I think I am going to answer my own question. I will show two solutions, one in eff and another in Ocaml.
We are going to work with eff (I am blowing my own horn here, see below for another way in OCaml with Oleg's delimcc extension.) The solution is explained in the paper Programming with algebric effects and continuations.
First we define shift and reset in eff:
type ('a, 'b) delimited =
effect
operation shift : (('a -> 'b) -> 'b) -> 'a
end
let rec reset d = handler
| d#shift f k -> with reset d handle (f k) ;;
Here is the yin yang puzzle transcribed into eff:
let y = new delimited in
with reset y handle
let yin = (fun k -> std#write "@" ; k) (y#shift (fun k -> k k)) in
let yang = (fun k -> std#write "*" ; k) (y#shift (fun k -> k k)) in
yin yang
But eff complains about it that it can't solve the type equation α = α → β. At present eff cannot handle arbitrary recursive types, so we are stuck. As a way of cheating, we can turn off type checking to see if at the very least the code does what it is supposed to:
$ eff --no-types -l yinyang.eff
@*@**@***@****@*****@******@*******@********@*********@*******...

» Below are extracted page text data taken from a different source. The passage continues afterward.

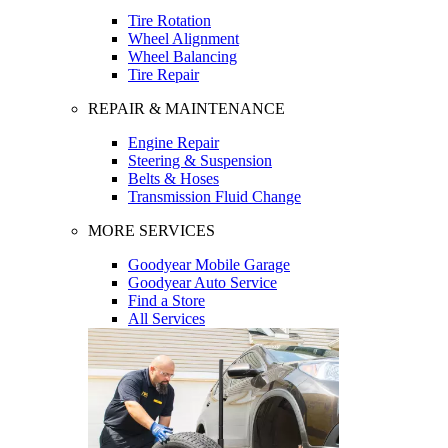
Tire Rotation
Wheel Alignment
Wheel Balancing
Tire Repair
REPAIR & MAINTENANCE
Engine Repair
Steering & Suspension
Belts & Hoses
Transmission Fluid Change
MORE SERVICES
Goodyear Mobile Garage
Goodyear Auto Service
Find a Store
All Services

Ok, it's doing the right thing, but the types are not powerful enough.
For this example we need Oleg Kiselyov's delimcc library. The code is as follows:
open Delimcc ;;
let y = new_prompt () in
push_prompt y (fun () ->
let yin = (fun k -> print_string "@" ; k) (shift y (fun k -> k k)) in
let yang = (fun k -> print_string "*" ; k) (shift y (fun k -> k k)) in
yin yang)
Again, Ocaml won't compile because it hits a recursive type equation. But with the -rectypes option we can compile:
ocamlc -rectypes -o yinyang delimcc.cma yinyang.ml
It works as expected:
$ ./yinyang
@*@**@***@****@*****@******@*******@********@*********@...
OCaml computes that the type of yin and yang is ('a -> 'a) as 'a, which is its way of saying "a type α such that α = α → α". This is precisely the type characteristic of the untyped λ-calculus models. So there we have it, the yin yang puzzle essentially uses features of the untyped λ-calculus.